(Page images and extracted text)
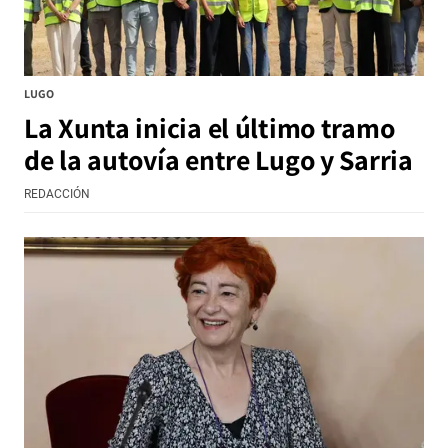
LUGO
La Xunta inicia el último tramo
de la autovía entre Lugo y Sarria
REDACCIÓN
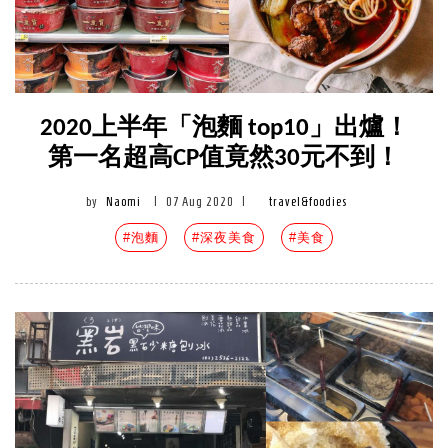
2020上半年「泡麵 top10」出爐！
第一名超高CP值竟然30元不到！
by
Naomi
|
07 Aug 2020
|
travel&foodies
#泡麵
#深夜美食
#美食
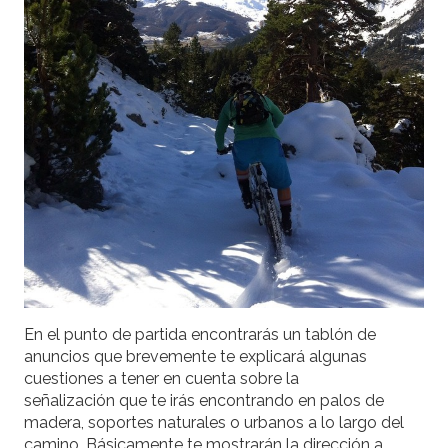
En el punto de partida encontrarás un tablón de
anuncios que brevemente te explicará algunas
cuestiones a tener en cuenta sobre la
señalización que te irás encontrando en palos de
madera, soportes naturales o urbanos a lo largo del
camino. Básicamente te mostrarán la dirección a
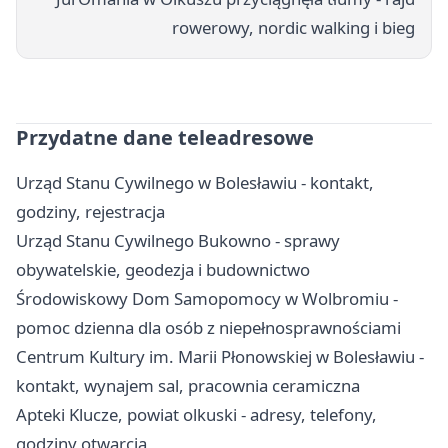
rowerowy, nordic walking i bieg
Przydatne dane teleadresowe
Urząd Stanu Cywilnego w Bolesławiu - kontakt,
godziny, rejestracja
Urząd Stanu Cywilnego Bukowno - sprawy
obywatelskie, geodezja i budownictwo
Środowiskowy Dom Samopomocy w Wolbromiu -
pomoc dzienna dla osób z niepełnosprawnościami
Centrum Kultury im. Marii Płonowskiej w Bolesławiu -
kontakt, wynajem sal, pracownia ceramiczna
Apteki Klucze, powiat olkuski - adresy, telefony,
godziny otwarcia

-- EXERCISE DIRECTIONS --
Reproduce every line above word for word; no images.

-- RESPONSE TO THE EXERCISE --
LUGO
La Xunta inicia el último tramo
de la autovía entre Lugo y Sarria
REDACCIÓN
2020上半年「泡麵 top10」出爐！
第一名超高CP值竟然30元不到！
by
Naomi
|
07 Aug 2020
|
travel&foodies
#泡麵
#深夜美食
#美食
En el punto de partida encontrarás un tablón de
anuncios que brevemente te explicará algunas
cuestiones a tener en cuenta sobre la
señalización que te irás encontrando en palos de
madera, soportes naturales o urbanos a lo largo del
camino. Básicamente te mostrarán la dirección a
rowerowy, nordic walking i bieg
Przydatne dane teleadresowe
Urząd Stanu Cywilnego w Bolesławiu - kontakt,
godziny, rejestracja
Urząd Stanu Cywilnego Bukowno - sprawy
obywatelskie, geodezja i budownictwo
Środowiskowy Dom Samopomocy w Wolbromiu -
pomoc dzienna dla osób z niepełnosprawnościami
Centrum Kultury im. Marii Płonowskiej w Bolesławiu -
kontakt, wynajem sal, pracownia ceramiczna
Apteki Klucze, powiat olkuski - adresy, telefony,
godziny otwarcia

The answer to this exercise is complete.